Nikolatomic worked on the EPFL-LAP/dynamatic repository, delivering core enhancements to the MLIR cf-to-handshake pass to support multi-output operations. Over two months, he implemented argument classification logic in C++ and MLIR, enabling robust categorization of function arguments and correct mapping of outputs to consuming operations. He extended the lowering process to instantiate multi-result handshake operations at the C-level, improving the expressiveness of IR transformations. His work included comprehensive documentation in Markdown and automated tests to verify correctness and cleanup. The depth of these changes reduced integration effort and established a solid foundation for future multi-output hardware description workflows.

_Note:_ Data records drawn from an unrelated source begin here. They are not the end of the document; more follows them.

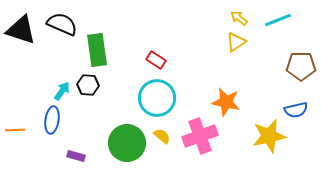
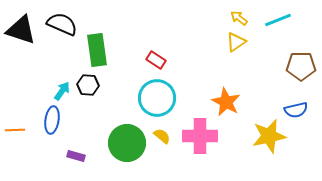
orange star: rotated 16 degrees clockwise
pink cross: rotated 20 degrees clockwise
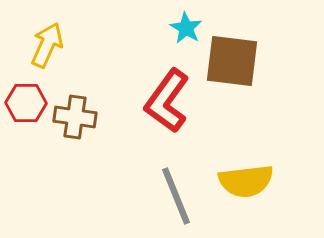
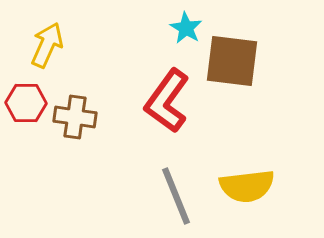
yellow semicircle: moved 1 px right, 5 px down
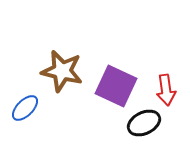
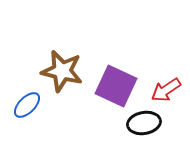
red arrow: rotated 64 degrees clockwise
blue ellipse: moved 2 px right, 3 px up
black ellipse: rotated 16 degrees clockwise
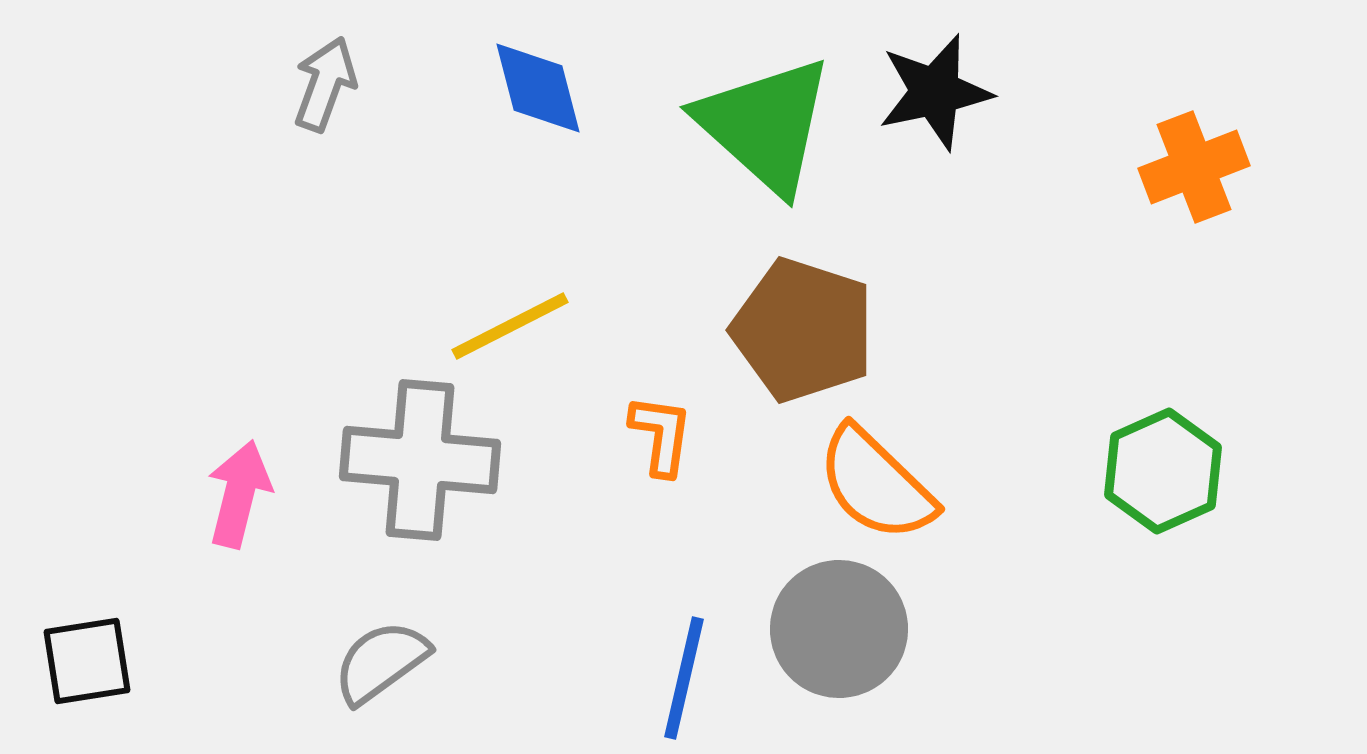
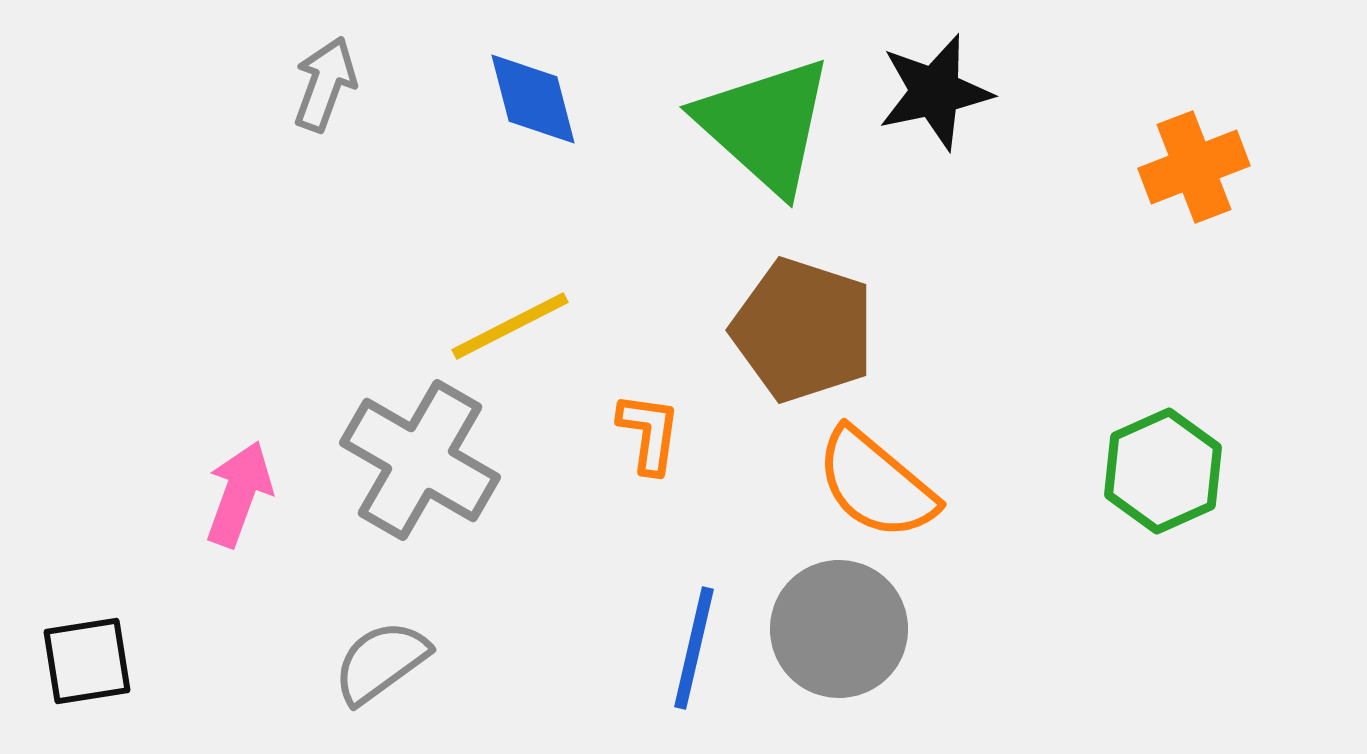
blue diamond: moved 5 px left, 11 px down
orange L-shape: moved 12 px left, 2 px up
gray cross: rotated 25 degrees clockwise
orange semicircle: rotated 4 degrees counterclockwise
pink arrow: rotated 6 degrees clockwise
blue line: moved 10 px right, 30 px up
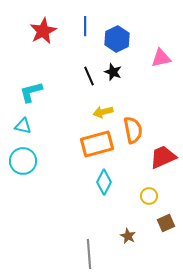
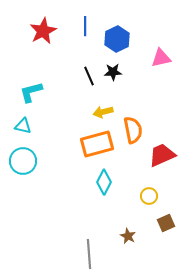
black star: rotated 24 degrees counterclockwise
red trapezoid: moved 1 px left, 2 px up
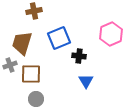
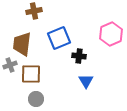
brown trapezoid: moved 1 px down; rotated 10 degrees counterclockwise
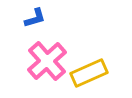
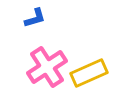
pink cross: moved 6 px down; rotated 9 degrees clockwise
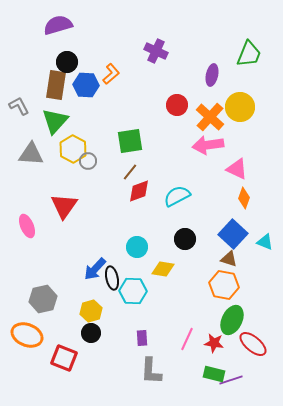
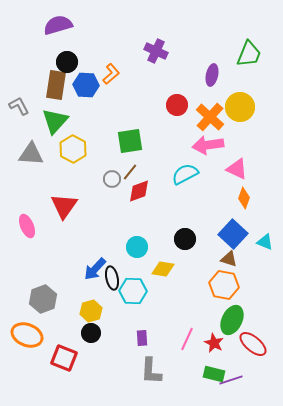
gray circle at (88, 161): moved 24 px right, 18 px down
cyan semicircle at (177, 196): moved 8 px right, 22 px up
gray hexagon at (43, 299): rotated 8 degrees counterclockwise
red star at (214, 343): rotated 18 degrees clockwise
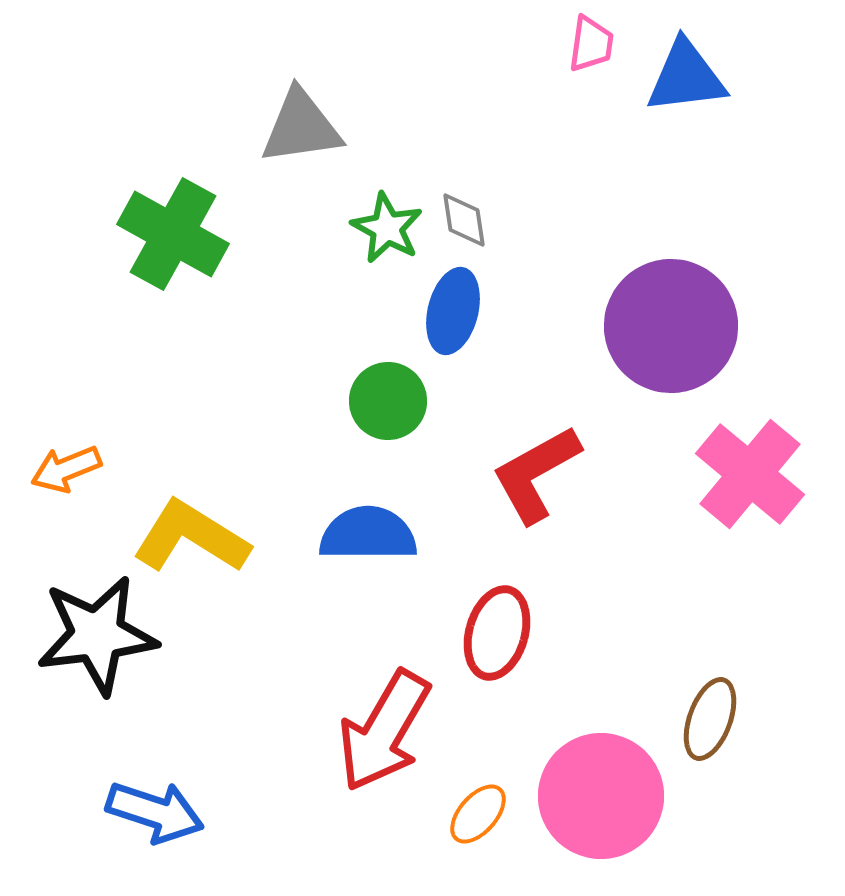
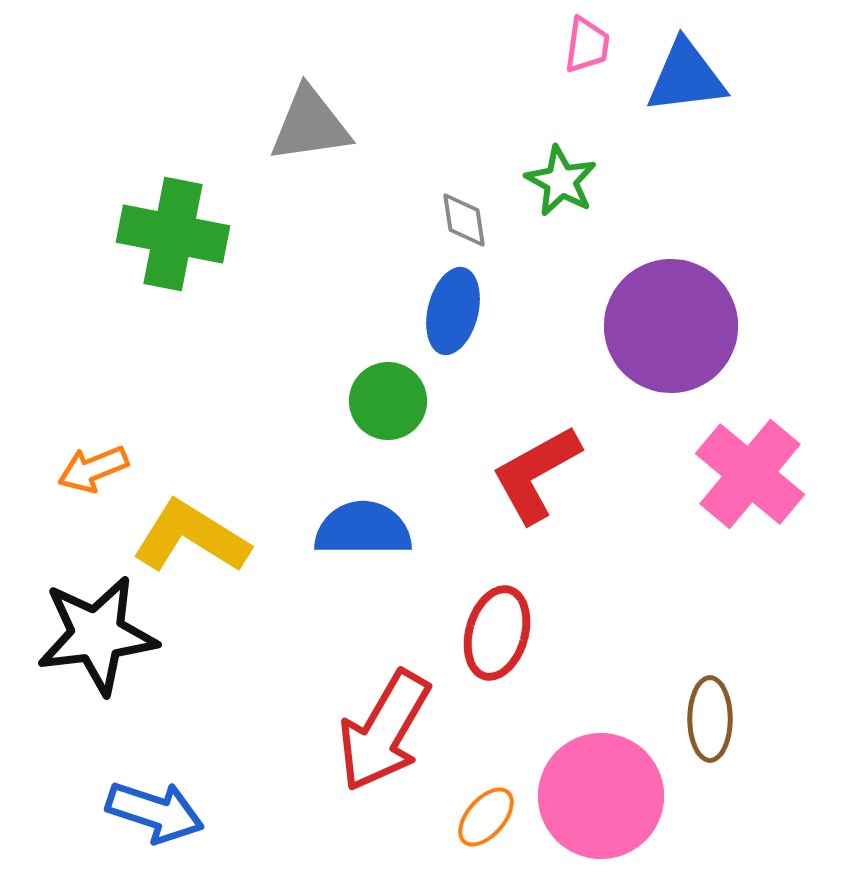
pink trapezoid: moved 4 px left, 1 px down
gray triangle: moved 9 px right, 2 px up
green star: moved 174 px right, 47 px up
green cross: rotated 18 degrees counterclockwise
orange arrow: moved 27 px right
blue semicircle: moved 5 px left, 5 px up
brown ellipse: rotated 20 degrees counterclockwise
orange ellipse: moved 8 px right, 3 px down
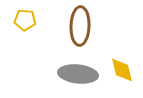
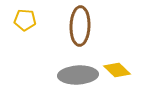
yellow diamond: moved 5 px left; rotated 32 degrees counterclockwise
gray ellipse: moved 1 px down; rotated 9 degrees counterclockwise
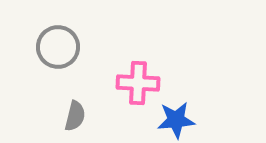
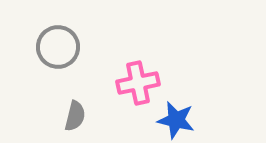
pink cross: rotated 15 degrees counterclockwise
blue star: rotated 18 degrees clockwise
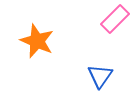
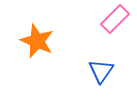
blue triangle: moved 1 px right, 5 px up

June 2025 performance-summary for EPFL-LAP/dynamatic: Delivered the core enhancement for MLIR Op Instantiation at the C-Level with multi-output support (CfToHandshake lowering). This includes lowering placeholder functions into multi-result handshake.instance ops, enabling richer MLIR workflows and more expressive IR transformations. A comprehensive documentation package was published detailing usage, conventions, pass logic, and a full end-to-end example. Automated tests were added to verify correct instantiation generation (inputs/outputs/rewiring) and ensure removal of unused function calls.
June 2025 performance-summary for EPFL-LAP/dynamatic: Delivered the core enhancement for MLIR Op Instantiation at the C-Level with multi-output support (CfToHandshake lowering). This includes lowering placeholder functions into multi-result handshake.instance ops, enabling richer MLIR workflows and more expressive IR transformations. A comprehensive documentation package was published detailing usage, conventions, pass logic, and a full end-to-end example. Automated tests were added to verify correct instantiation generation (inputs/outputs/rewiring) and ensure removal of unused function calls.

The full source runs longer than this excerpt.